Heckington
Descripción editorial
The Author
Catherine Grace Frances Gore (Moody) (1799 – January 29, 1861) was a British novelist and dramatist, daughter of a wine merchant at Retford, where she was born. She is amongst the well-known of the silver fork writers - authors of the Victorian era depicting the gentility and etiquette of high society. There is something of Jane Austen’s influence to be traced in her novels. Catherine Gore, like Mrs. Trollope, was a very prolific worker.
The Novel
The story turns on a family settlement. Heckington is the name of the estate, which falls from want of the male heir, to the elder of two sisters, both of whom marry, when the heiress gives birth to a daughter, and her sister to two sons. It was naturally arranged, in order to preserve the inheritance in the family, that there should be an intermarriage, and the youthful Sophia Corbet has to choose between the two brothers...
Contemporary Reviews
The United service magazine, 1858 — Mrs. Gore is the lady of the thousand and one tales, but, fortunately for the public, her pen is not more prolific than amusing. Invention with her seems inexhaustible; For though each story is in turn pronounced her best, the next proves a still better, and so extends her popularity. Few of our lady authors, indeed, possess the same facilities of composition, and none excel her in vivacity and versatility.

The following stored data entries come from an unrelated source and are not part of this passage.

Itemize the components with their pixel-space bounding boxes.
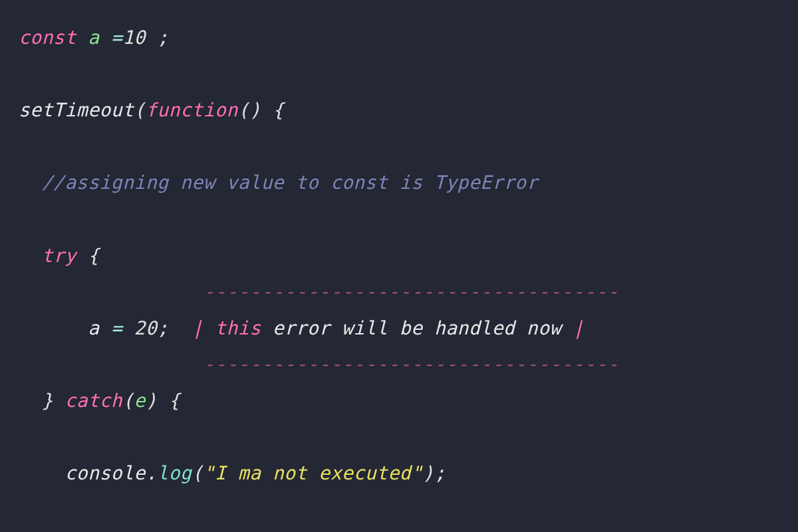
lbrace: {: [273, 99, 284, 121]
code-line-5: //assigning new value to const is TypeEr…: [19, 172, 538, 194]
parens: (): [238, 99, 261, 121]
comment-text: //assigning new value to const is TypeEr…: [42, 172, 538, 194]
lbrace: {: [88, 245, 99, 267]
code-line-13: console.log("I ma not executed");: [19, 462, 446, 484]
code-line-9: a = 20; | this error will be handled now…: [19, 317, 585, 339]
code-line-7: try {: [19, 245, 100, 267]
lparen: (: [122, 390, 134, 412]
keyword-try: try: [42, 245, 76, 267]
method-log: log: [157, 462, 192, 484]
rparen: ): [423, 462, 434, 484]
annotation-border-top: ------------------------------------: [19, 281, 619, 303]
keyword-catch: catch: [65, 390, 122, 412]
string-literal: "I ma not executed": [203, 462, 423, 484]
semicolon: ;: [157, 317, 168, 339]
code-line-3: setTimeout(function() {: [19, 99, 284, 121]
annotation-border-bottom: ------------------------------------: [19, 353, 619, 375]
keyword-const: const: [19, 27, 76, 49]
number-literal: 20: [134, 317, 158, 339]
operator-equals: =: [111, 27, 122, 49]
rparen: ): [146, 390, 157, 412]
obj-console: console: [65, 462, 146, 484]
keyword-function: function: [146, 99, 238, 121]
identifier-e: e: [134, 390, 146, 412]
identifier-a: a: [88, 317, 99, 339]
lparen: (: [192, 462, 203, 484]
lbrace: {: [169, 390, 180, 412]
operator-equals: =: [111, 317, 122, 339]
annotation-this: this: [215, 317, 261, 339]
code-block: const a =10 ; setTimeout(function() { //…: [19, 20, 779, 532]
identifier-a: a: [88, 27, 99, 49]
code-line-1: const a =10 ;: [19, 27, 169, 49]
annotation-dashes: ------------------------------------: [203, 353, 619, 375]
rbrace: }: [42, 390, 53, 412]
fn-settimeout: setTimeout: [19, 99, 134, 121]
lparen: (: [134, 99, 146, 121]
semicolon: ;: [157, 27, 168, 49]
number-literal: 10: [122, 27, 146, 49]
dot: .: [146, 462, 157, 484]
annotation-pipe: |: [192, 317, 215, 339]
code-line-11: } catch(e) {: [19, 390, 180, 412]
semicolon: ;: [434, 462, 446, 484]
annotation-text: error will be handled now: [261, 317, 573, 339]
annotation-dashes: ------------------------------------: [203, 281, 619, 303]
annotation-pipe: |: [573, 317, 584, 339]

Morning Post, 1858 — The established reputation of Mrs. Gore as a novelist must ever secure a hearty welcome to any I emanation from her pen. It is a story of deep interest, told with all personal expressiveness of style.
John Bull, 1858 — We have not read any of Mrs. Gore's novels which we like so much as Heckington. It has all the subtle and graceful charm of high-bred life and manners which distinguishes that lady's writings, and the plot is deeply interesting. The heroine is a charming production. Mrs. Gore lays bare with an unsparing hand, and with more than her usual skill, the faults and follies of the fashionable world.
Athenæum, 1858 — A valuable prize to readers in search of a clever novel. The heroine is charming. The sketches of the 'officials' are all admirable—such as only Mrs. Gore can sketch them—light, like, and spirited. Diamond dust is plentifully sprinkled over the pages, in the shape of little epigrams and spirited phrases.